Le réponse catholique relève en outre qu' ARCIC I ne fait pas droit à la croyance catholique que « la primauté de l'Evêque de Rome appartient à la structure divine de l'Eglise » et que « la primauté des successeurs de Pierre [est] quelque chose voulu expressément par Dieu et découlant de la volonté et de l'institution de Jésus Christ ».(15) En réponse, ARCIC II reprend ARCIC I en déclarant que le «modèle de complémentarité entre les aspects primatial et conciliaire de l’épiscopé au service de la koinonia des Eglises doit être réalisé au plan universel» (c'est moi qui souligne). Les «exigences de la vie de l'Eglise appellent un exercice spécifique de l'épiscopè au service de toute l'Eglise » (c'est moi qui souligne). La référence au Nouveau Testament met en évidence le choix de Pierre par Jésus Christ lui-même, alors que le texte de saint Augustin parle de « la prééminence reconnue à Pierre » et rapporte les paroles dites à Pierre seulement (« à toi, je remets ») aux dons faits à l'Église comme telle (tous ces textes d'après Don, 46).

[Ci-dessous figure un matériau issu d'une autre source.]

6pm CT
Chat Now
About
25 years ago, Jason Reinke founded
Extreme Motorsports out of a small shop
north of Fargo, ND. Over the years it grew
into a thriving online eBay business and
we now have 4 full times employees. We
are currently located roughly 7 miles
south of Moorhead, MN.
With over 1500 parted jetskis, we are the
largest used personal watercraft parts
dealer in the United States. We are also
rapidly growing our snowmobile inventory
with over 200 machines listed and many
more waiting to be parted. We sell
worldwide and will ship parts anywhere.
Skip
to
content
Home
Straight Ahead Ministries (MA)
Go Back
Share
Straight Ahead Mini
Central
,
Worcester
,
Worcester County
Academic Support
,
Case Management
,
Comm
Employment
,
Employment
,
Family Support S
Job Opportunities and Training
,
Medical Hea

La Déclaration semble donc dire que le ministère primatial est de l'esse, non du bene esse de l'Eglise. Il est requis. De plus, les fondements bibliques et patristiques qui sont fournis présupposent que l'initiative de fournir à l'Eglise ce dont elle avait besoin venait de Jésus lui-même.

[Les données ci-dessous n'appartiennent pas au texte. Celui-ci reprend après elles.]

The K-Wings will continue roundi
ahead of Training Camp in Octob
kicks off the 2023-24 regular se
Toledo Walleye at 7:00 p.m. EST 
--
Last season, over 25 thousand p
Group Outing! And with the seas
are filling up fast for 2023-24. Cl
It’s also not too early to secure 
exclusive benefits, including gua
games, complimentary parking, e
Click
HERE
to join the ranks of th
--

Ce n’est pas là ramener le texte à une interprétation fondamentaliste des Ecritures ou des origines de l'Eglise. Le concept de ius divinum peut et doit être compris d’une manière qui corresponde aux résultats assurés d'une saine recherche historique. Les récentes considérations de la Congrégation pour la Doctrine de la foi sur la primauté du successeur de Pierre admettent un « développement doctrinal » et une « clarté croissante » concernant ce ministère. En même temps, la Congrégation souligne la continuité dans ce développement, et que la clarté croissante concernait une conviction que l'Eglise tenait dès ses origines, à savoir que « tout comme il existe une succession des apôtres dans le ministère des évêques, ainsi le ministère de l'unité confié à Pierre appartient à la structure immuable de l'Eglise du Christ, et que cette succession est liée au siège de son martyre ».(16) En affirmant sa nécessité et en se référant aux textex bibliques et patristiques qui parlent des paroles de Jésus dites spécifiquement à Pierre, le choisissant pour un rôle qui concernait l'Église comme totalité, l'appelant à exercer des pouvoirs confiés à l’ensemble, ARCIC II semble affirmer en substance ce que la Congrégation affirme aussi pour ce qui est du fondement de la primauté dans la volonté du Christ pour l'Eglise. On comprend évidemment que la discussion de la primauté par la Congrégation soit plus développée, et ses affirmations plus explicites. Je soupçonne néanmoins qu'ARCIC serait en mesure d’entériner une assertion succincte telle que « l'épiscopat et la primauté, en connexion réciproque, et inséparables, sont d'institution divine ».(17) D'après ce qui est dit dans le texte dans son ensemble, cette asssertion pourrait être acceptable aux deux communautés.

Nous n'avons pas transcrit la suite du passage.